CIA’ye yakınlığıyla bilinen Amerikan düşünce kuruluşu Stratfor’un internet sitesinde, olaydan 5 gün önce yayınlanan bir analizde özetle şöyle yazıyordu:

“İsrail, Gazze’ye yardım gemisine saldırsa da saldırmasa da, Türkiye bu durumdan kazançlı çıkacak…”

Nitekim, ABD Başkanı Obama, saldırıdan sonra yaptığı açıklamada, bu durumun, Ortadoğu barışının tesisi için bir fırsata dönüştürülebileceğini söyledi.

Çok açık bir şekilde anlaşılıyor ki, her şey Türkiye’nin Ortadoğu’nun / İslâm dünyasının lider ülkesi konumuna gelme sürecini hızlandırmak için kurgulanmıştı.
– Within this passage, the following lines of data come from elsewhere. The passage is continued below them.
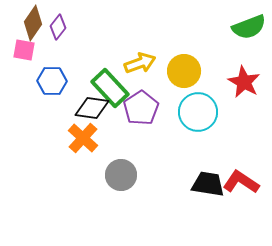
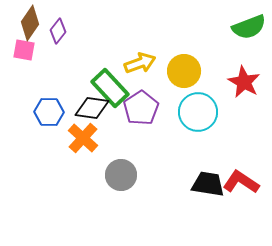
brown diamond: moved 3 px left
purple diamond: moved 4 px down
blue hexagon: moved 3 px left, 31 px down
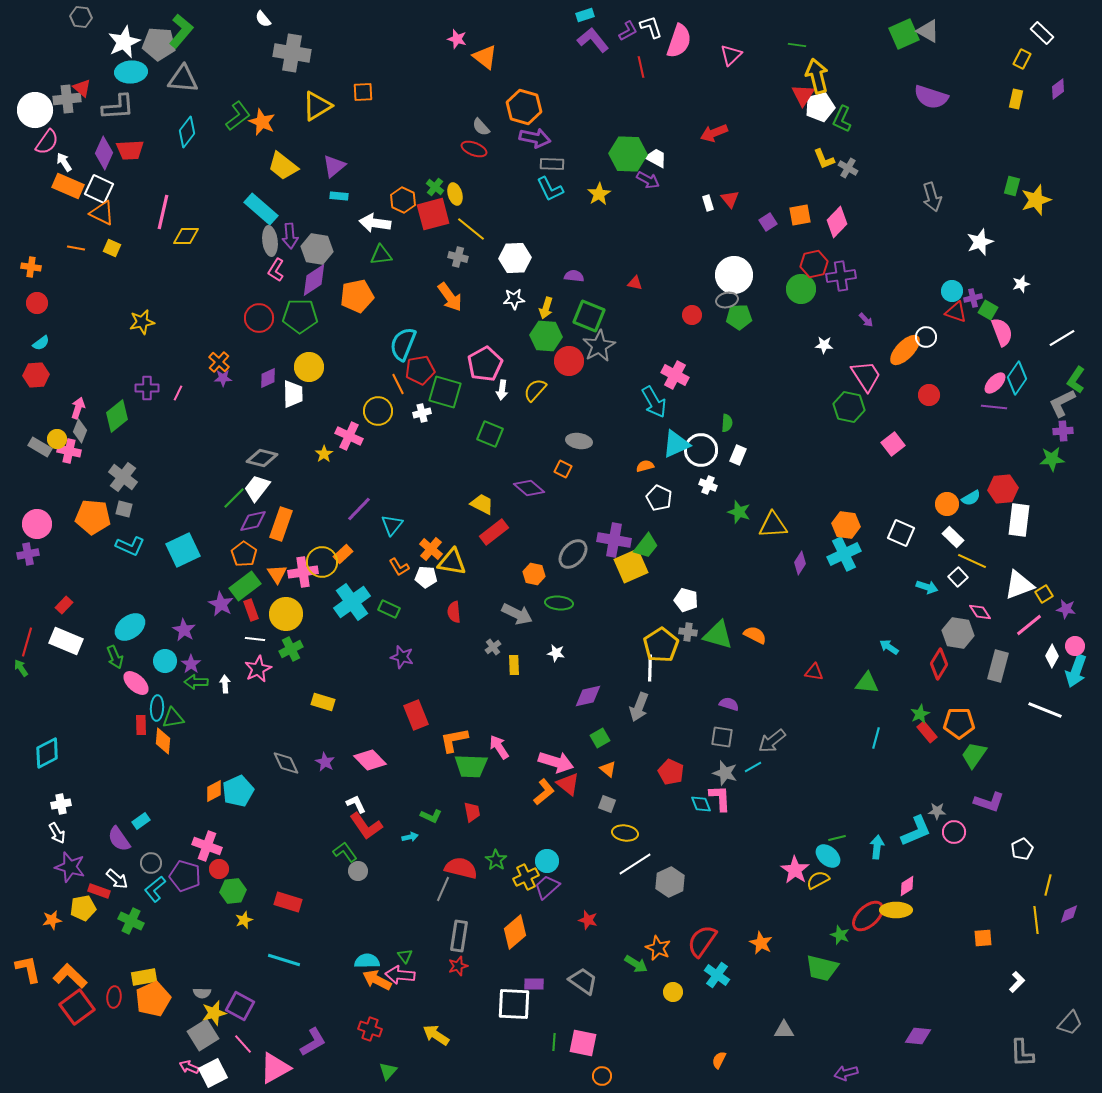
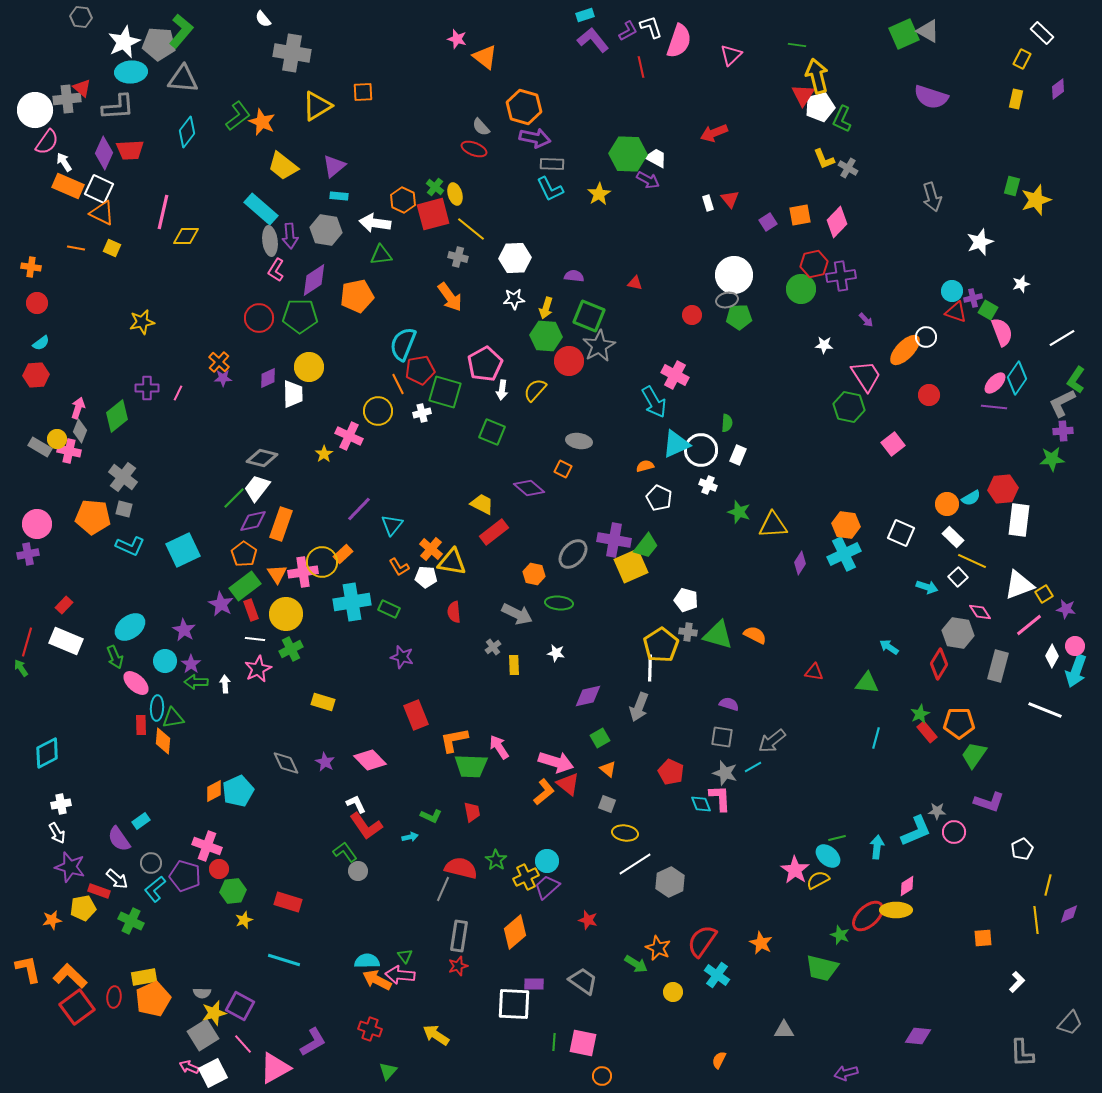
gray hexagon at (317, 249): moved 9 px right, 19 px up
green square at (490, 434): moved 2 px right, 2 px up
cyan cross at (352, 602): rotated 27 degrees clockwise
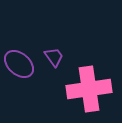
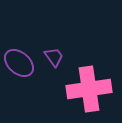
purple ellipse: moved 1 px up
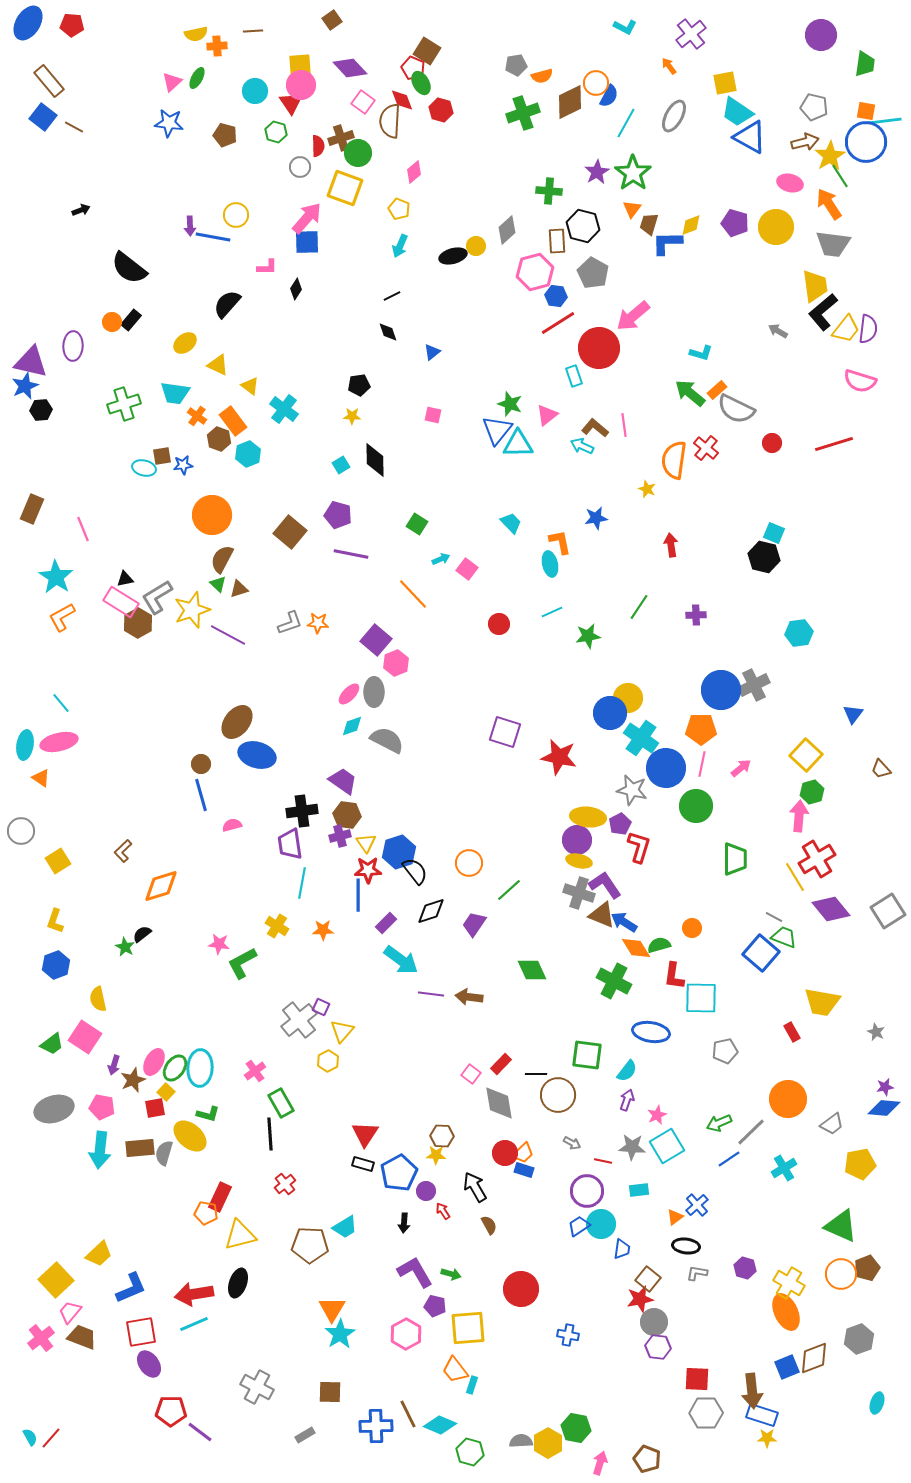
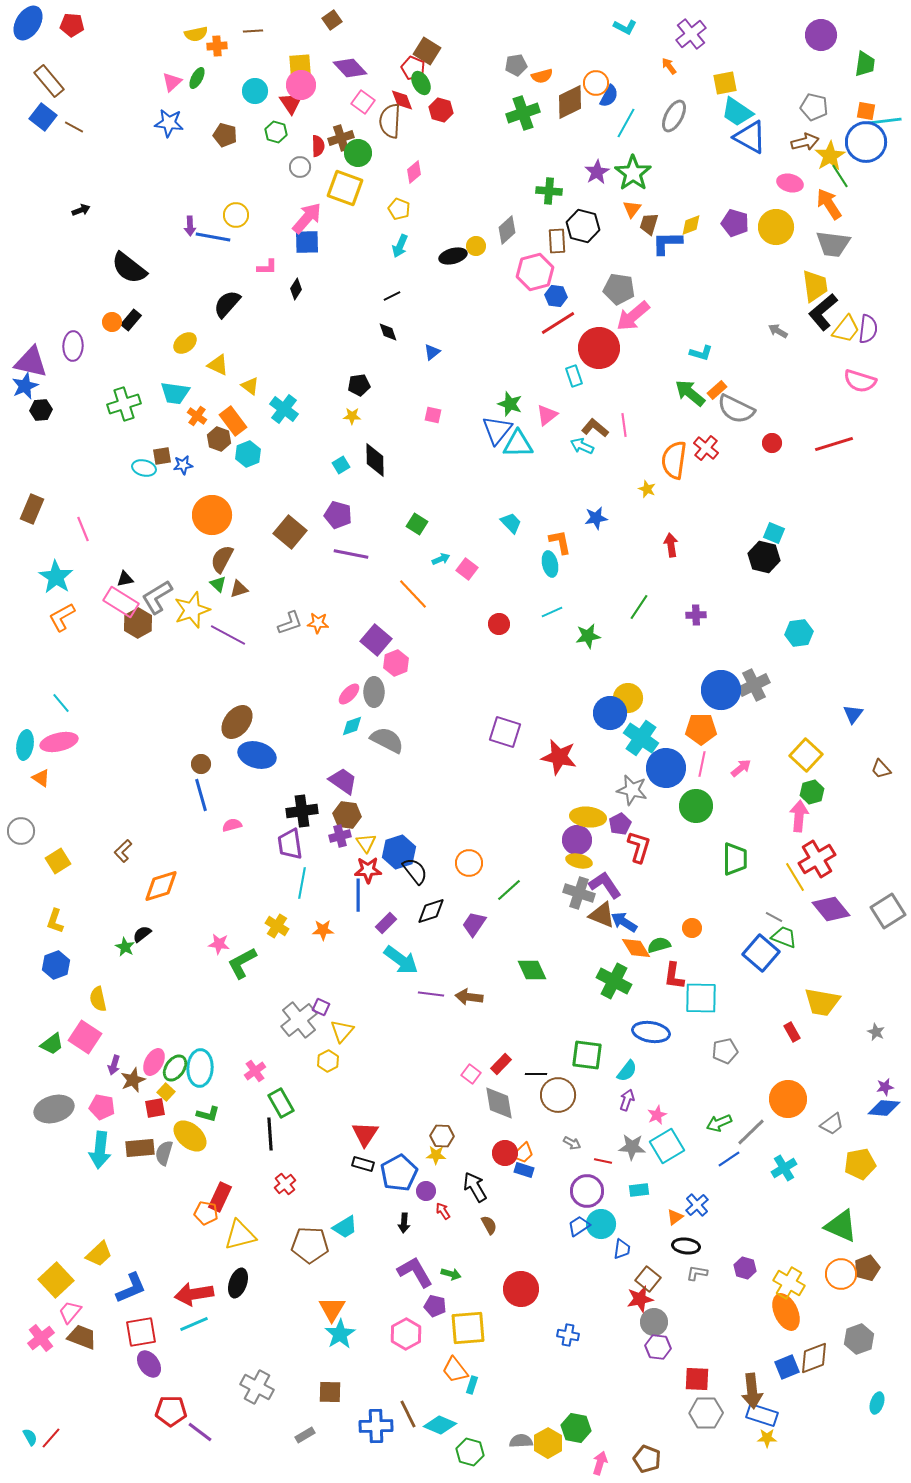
gray pentagon at (593, 273): moved 26 px right, 16 px down; rotated 20 degrees counterclockwise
Buradan şöyle bir tahminde bulunabiliriz: Görünen o ki, yakında İsrail’de hükümet düşecek, seçimler yapılacak ve yeni dünya düzeni ile uyumlu olacak yeni bir hükümet iktidara gelecek. Bu, uzun zamandan beri beklenen bir gelişme olmasına rağmen, İsrail’deki bu muhtemel hükümet değişikliği bile, İslâm dünyasında Türkiye’nin başarısı olarak kaydedilecek…

Türkiye, Amerika ve Rusya ile ittifak hâlinde, İslâm dünyasında lider ülke konumuna geldikçe, aynı zamanda Avrupa Birliği’nden de uzaklaşmış olacak. Zaten, ekonomik krizlerle boğuşmaya başlamış ve giderek zayıflayan bir Avrupa’ya ihtiyacı da kalmamış olacak… (Nitekim, Alman Die Welt gazetesi, geçen ay “Türkler, Avrupa Birliği’ndeki finans krizine kıs kıs gülüyor” diye manşet atmıştı…) Türkiye gibi nüfuz alanı bu kadar geniş, büyük ve stratejik öneme sahip güçlü bir devletten mahrum kalan Avrupa da, Ortadoğu’yu, Afrika’yı, Balkanları, ve Kafkasları da kaybetmiş olacak… Tam bir yenilgi… Sizce, üçüncü dünya savaşına gerek var mı?..

Bu gidişattan rahatsız olan “karşı ittifak”, Türkiye-ABD-Rusya ittifakını bozmaya çalışacak ve stratejilerinin hareket noktası da bu olacaktır.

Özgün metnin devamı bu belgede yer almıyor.